Three people died and 260 were injured that day when two homemade bombs exploded near the finish line on Boylston Street. One suspect is awaiting trial in the bombings; another died during a police pursuit.
At Mass Eye and Ear, like the other hospitals in Boston, first word of the bombings came over the radio. Normally, the emergency radio squawks twice a day as a test. “Roger, test,” is the usual response.
“I went to the radio and realized that all I could hear was ‘multiple victims,’ and I realized that this was definitely not a drill,” said Deb Trocchi, a registered nurse at the hospital.
Soon, dozens of patients would arrive, carefully sorted at the scene and sent to Mass Eye and Ear with head, neck, eye and ear injuries. Mostly, they saw ruptured eardrums and injuries caused by the blasts’ concussion. There were also eye injuries from shards of glass and shrapnel.
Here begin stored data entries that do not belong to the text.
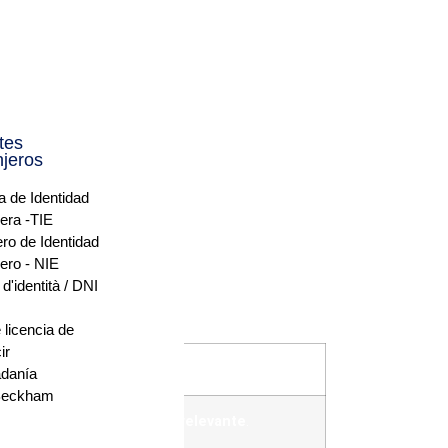
s?
ción
y tiene por objetivo facilitar la entrada y
prestigio o por experiencia profesional
tes
njeros
ta de Identidad
esa española bajo condiciones específicas.
jera -TIE
ro de Identidad
ero - NIE
 d'identità / DNI
 licencia de
ir
adanía
Beckham
e experiencia profesional relevante
.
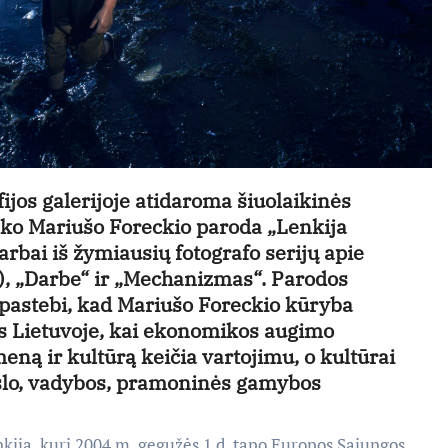
ijos galerijoje
atidaroma šiuolaikinės
nko
Mariušo Foreckio
paroda
„Lenkija
darbai iš žymiausių fotografo serijų apie
), „Darbe“ ir „Mechanizmas“. Parodos
pastebi, kad
Mariušo Foreckio
kūryba
s Lietuvoje, kai ekonomikos augimo
ną ir kultūrą keičia vartojimu, o kultūrai
slo, vadybos, pramoninės gamybos
kiją, kuri 2004 m. gegužės 1 d. tapo Europos Sąjungos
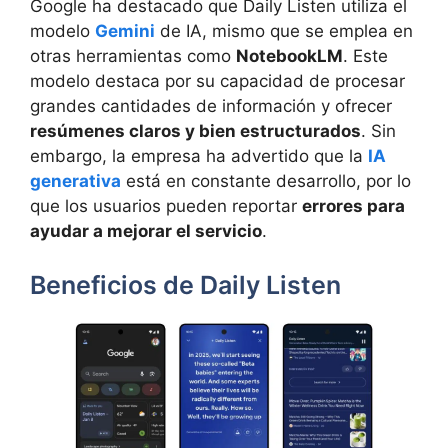
Google ha destacado que Daily Listen utiliza el
modelo
Gemini
de IA, mismo que se emplea en
otras herramientas como
NotebookLM
. Este
modelo destaca por su capacidad de procesar
grandes cantidades de información y ofrecer
resúmenes claros y bien estructurados
. Sin
embargo, la empresa ha advertido que la
IA
generativa
está en constante desarrollo, por lo
que los usuarios pueden reportar
errores para
ayudar a mejorar el servicio
.
Beneficios de Daily Listen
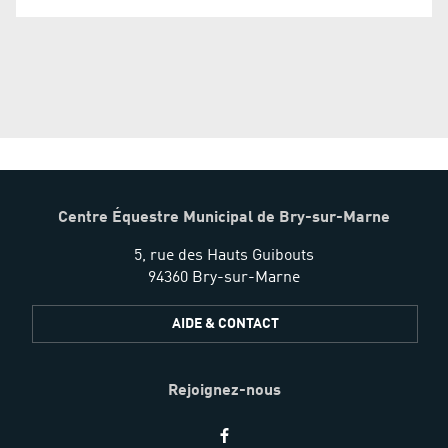
Centre Équestre Municipal de Bry-sur-Marne
5, rue des Hauts Guibouts
94360 Bry-sur-Marne
AIDE & CONTACT
Rejoignez-nous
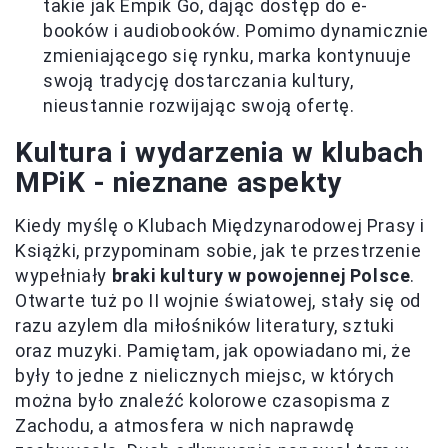
takie jak Empik Go, dając dostęp do e-
booków i audiobooków. Pomimo dynamicznie
zmieniającego się rynku, marka kontynuuje
swoją tradycję dostarczania kultury,
nieustannie rozwijając swoją ofertę.
Kultura i wydarzenia w klubach
MPiK - nieznane aspekty
Kiedy myślę o Klubach Międzynarodowej Prasy i
Książki, przypominam sobie, jak te przestrzenie
wypełniały
braki kultury w powojennej Polsce
.
Otwarte tuż po II wojnie światowej, stały się od
razu azylem dla miłośników literatury, sztuki
oraz muzyki. Pamiętam, jak opowiadano mi, że
były to jedne z nielicznych miejsc, w których
można było znaleźć kolorowe czasopisma z
Zachodu, a atmosfera w nich naprawdę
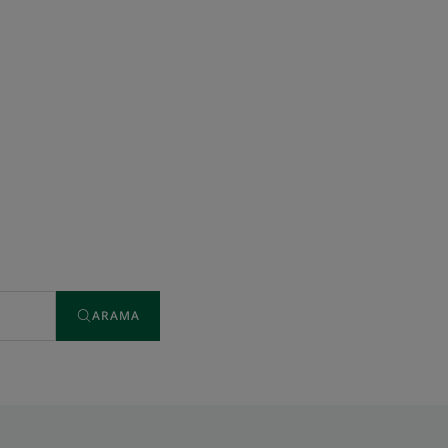
ARAMA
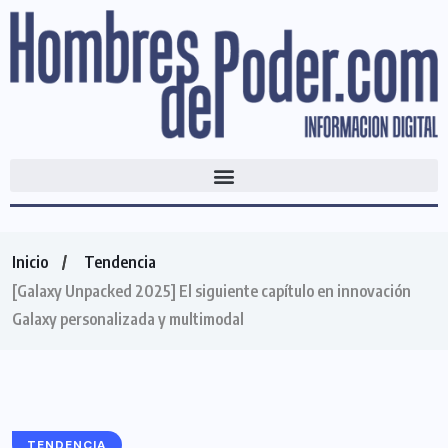
Inicio
Tendencia
[Galaxy Unpacked 2025] El siguiente capítulo en innovación
Galaxy personalizada y multimodal
TENDENCIA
It was a far cry from the unstoppable nosebleeds, throat infections – even a chicken bone stuck in the throat – that can mark the passage of a day in the emergency room.
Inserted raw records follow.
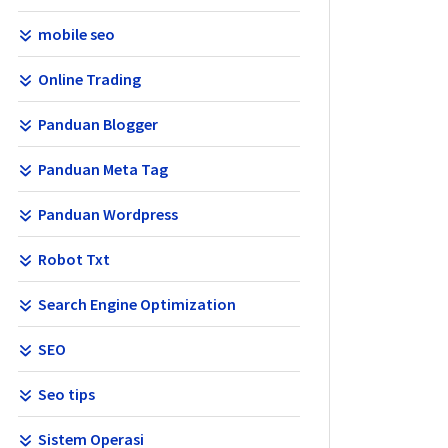
mobile seo
Online Trading
Panduan Blogger
Panduan Meta Tag
Panduan Wordpress
Robot Txt
Search Engine Optimization
SEO
Seo tips
Sistem Operasi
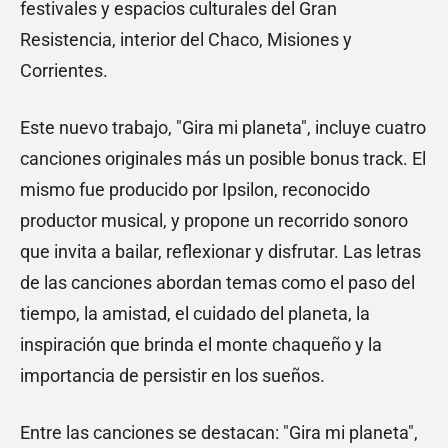
festivales y espacios culturales del Gran
Resistencia, interior del Chaco, Misiones y
Corrientes.
Este nuevo trabajo, "Gira mi planeta", incluye cuatro
canciones originales más un posible bonus track. El
mismo fue producido por Ipsilon, reconocido
productor musical, y propone un recorrido sonoro
que invita a bailar, reflexionar y disfrutar. Las letras
de las canciones abordan temas como el paso del
tiempo, la amistad, el cuidado del planeta, la
inspiración que brinda el monte chaqueño y la
importancia de persistir en los sueños.
Entre las canciones se destacan: "Gira mi planeta",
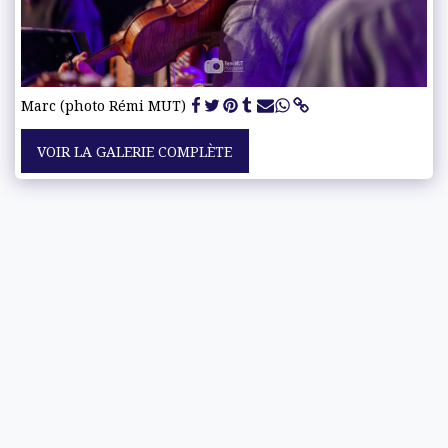
Marc (photo Rémi MUT)
VOIR LA GALERIE COMPLÈTE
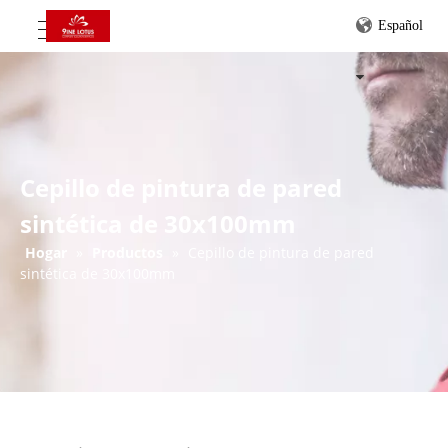
Español
Cepillo de pintura de pared
sintética de 30x100mm
Hogar
»
Productos
»
Cepillo de pintura de pared
sintética de 30x100mm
And as they were treating the patients who came through their doors, the doctors and nurses had to stay focused.
“Like a lot of others, my first thought was, ‘Where is my friend Kyle who is running? Where is my sister who is eight months pregnant and lives two blocks from the finish line?’ ” Dr. Aaron Remenschneider said. “We tend to forget now that in the aftermath, things were very much unclear.”
“Trying to make sense of it all was very difficult,” Remenschneider said. “There was a lot of fear. But we can’t really worry about that, that’s not our job. Our job is to take care of the patients.”
Some worked around the clock that Monday and the week, in Martinez’s words, became a blur. Beyond the medical challenges, there were the quirks: The hospital being locked down twice, the FBI agents collecting debris.
“I’d call it organized chaos,” said Trocchi. “You have experience that prepares you for things like this. It’s what we do.”
As a research hospital, Mass Eye and Ear is using what they learn from this group of patients to try to better treat others who experience bombings.
“The victims of that day have been so empowering and so willing to share their stories and take part in the research,” said Remenschneider. “I have been so impressed at their willingness to help a broader community.”